**Exercise objective:**
Every line in the records below with the string "Vintage" is to be copied out.

**Records provided:**
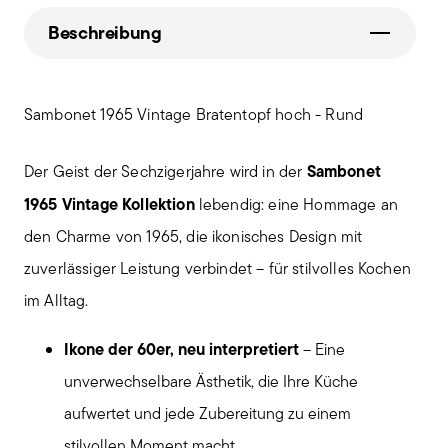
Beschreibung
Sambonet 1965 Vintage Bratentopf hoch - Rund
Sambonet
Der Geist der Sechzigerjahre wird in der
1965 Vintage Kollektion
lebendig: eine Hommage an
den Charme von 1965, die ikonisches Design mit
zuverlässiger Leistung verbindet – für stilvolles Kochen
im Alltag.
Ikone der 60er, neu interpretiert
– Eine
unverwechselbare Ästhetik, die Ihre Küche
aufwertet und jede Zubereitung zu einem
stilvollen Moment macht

**Solved problem:**
Sambonet 1965 Vintage Bratentopf hoch - Rund
1965 Vintage Kollektion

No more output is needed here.